Gunfire continued through the night and gunmen raided the village of Potiskum near the capital as well, witnesses said, leaving at least two people dead there.

On Saturday morning, people began hesitantly leaving their homes, seeing the destruction left behind, including military and police vehicles burned by the gunmen, with the burned corpses of the drivers who died in their seats.

Bulama spoke to The Associated Press by telephone Saturday morning from a common Muslim burial ground in the city as his family buried a relative and friend, a police officer who died after suffering a gunshot wound to the head in the fighting.

"There's that fear that something might possibly happen again," he said. State government officials did not respond to repeated requests for comment Saturday morning.

The attacks around Damaturu came after four separate bombings struck Maiduguri, about 80 miles (130 kilometers) east.

One blast detonated around noon outside the El-Kanemi Theological College where parents had gathered. Police said others had entered the college grounds to attend Friday prayers at a mosque located on its campus.

Witnesses who spoke to the AP said they saw ambulances carry away at least six wounded people from the site.

Another bombing alongside a road in Maiduguri killed four people, local police commissioner Simeon Midenda said.

A short time later, suicide bombers driving a black SUV attempted to enter a base for the military unit charged with protecting the city from Boko Haram fighters, military spokesman Lt. Col. Hassan Ifijeh Mohammed said.

The SUV couldn't enter the gate and the explosives were detonated outside of the base, which damaged several buildings in the military's compound, Mohammed said.

Mohammed said blasts occurred at three other places in Maiduguri besides the base, with no one being killed.

However, government officials routinely downplay such attacks in Nigeria over political considerations. Mohammed's claims could not be immediately verified by the AP and the local police commissioner declined to say how many people had been wounded.

The bombings come ahead of Eid al-Adha, or the feast of sacrifice, when Muslims around the world slaughter sheep and cattle in remembrance of Abraham's near-sacrifice of his son.

Police elsewhere in the country had warned of violence ahead of the celebration in Nigeria, a country of more than 160 million largely split between a Christian south and a Muslim north.

On Wednesday, police in Maiduguri had said they broke up a plot to bomb the city over the holiday.
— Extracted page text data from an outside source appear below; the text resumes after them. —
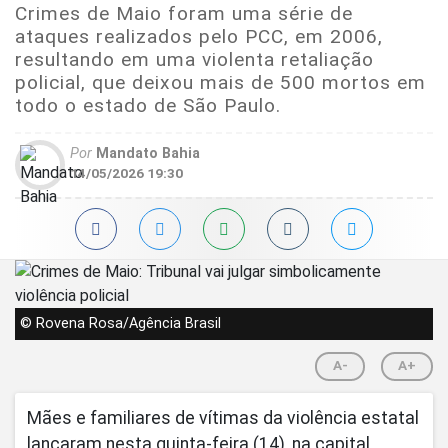
Crimes de Maio foram uma série de
ataques realizados pelo PCC, em 2006,
resultando em uma violenta retaliação
policial, que deixou mais de 500 mortos em
todo o estado de São Paulo.
Por
Mandato Bahia
14/05/2026 19:30
© Rovena Rosa/Agência Brasil
A-
A+
Mães e familiares de vítimas da violência estatal
lançaram nesta quinta-feira (14), na capital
If claimed by Boko Haram, the attacks would be the most bold and coordinated ever carried out by the group, whose name means 'Western education is sacrilege'.

In August, Boko Haram claimed responsibility for a suicide car bombing at the United Nations headquarters in Nigeria's capital, which killed 24 people and left another 116 wounded.

The group has carried out an increasingly bloody sectarian fight with Nigeria's weak central government, seeking to put strict Shariah law in place in the oil-rich nation.